◆ Required work
Output all records precisely as written.

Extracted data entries

^^^^

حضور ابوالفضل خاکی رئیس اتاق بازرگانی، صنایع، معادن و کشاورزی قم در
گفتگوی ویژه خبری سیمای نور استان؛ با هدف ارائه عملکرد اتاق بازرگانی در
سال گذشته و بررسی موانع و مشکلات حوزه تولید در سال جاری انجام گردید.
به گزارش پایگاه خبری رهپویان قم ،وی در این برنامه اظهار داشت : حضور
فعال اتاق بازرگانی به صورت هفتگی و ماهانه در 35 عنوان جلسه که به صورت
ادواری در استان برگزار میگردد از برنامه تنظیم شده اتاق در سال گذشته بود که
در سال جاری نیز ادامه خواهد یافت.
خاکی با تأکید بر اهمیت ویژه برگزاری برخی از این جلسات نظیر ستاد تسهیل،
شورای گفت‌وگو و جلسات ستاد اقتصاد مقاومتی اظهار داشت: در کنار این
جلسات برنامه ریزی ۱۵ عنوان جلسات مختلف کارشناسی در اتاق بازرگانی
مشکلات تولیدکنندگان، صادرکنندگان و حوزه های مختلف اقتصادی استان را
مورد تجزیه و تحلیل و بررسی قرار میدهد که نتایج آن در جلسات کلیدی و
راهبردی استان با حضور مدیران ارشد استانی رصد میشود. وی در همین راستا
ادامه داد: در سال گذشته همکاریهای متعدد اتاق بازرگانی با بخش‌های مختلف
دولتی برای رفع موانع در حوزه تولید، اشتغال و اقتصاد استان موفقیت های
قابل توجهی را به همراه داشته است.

^^^^

◆ Output for this task
حضور ابوالفضل خاکی رئیس اتاق بازرگانی، صنایع، معادن و کشاورزی قم در
گفتگوی ویژه خبری سیمای نور استان؛ با هدف ارائه عملکرد اتاق بازرگانی در
سال گذشته و بررسی موانع و مشکلات حوزه تولید در سال جاری انجام گردید.
به گزارش پایگاه خبری رهپویان قم ،وی در این برنامه اظهار داشت : حضور
فعال اتاق بازرگانی به صورت هفتگی و ماهانه در 35 عنوان جلسه که به صورت
ادواری در استان برگزار میگردد از برنامه تنظیم شده اتاق در سال گذشته بود که
در سال جاری نیز ادامه خواهد یافت.
خاکی با تأکید بر اهمیت ویژه برگزاری برخی از این جلسات نظیر ستاد تسهیل،
شورای گفت‌وگو و جلسات ستاد اقتصاد مقاومتی اظهار داشت: در کنار این
جلسات برنامه ریزی ۱۵ عنوان جلسات مختلف کارشناسی در اتاق بازرگانی
مشکلات تولیدکنندگان، صادرکنندگان و حوزه های مختلف اقتصادی استان را
مورد تجزیه و تحلیل و بررسی قرار میدهد که نتایج آن در جلسات کلیدی و
راهبردی استان با حضور مدیران ارشد استانی رصد میشود. وی در همین راستا
ادامه داد: در سال گذشته همکاریهای متعدد اتاق بازرگانی با بخش‌های مختلف
دولتی برای رفع موانع در حوزه تولید، اشتغال و اقتصاد استان موفقیت های
قابل توجهی را به همراه داشته است.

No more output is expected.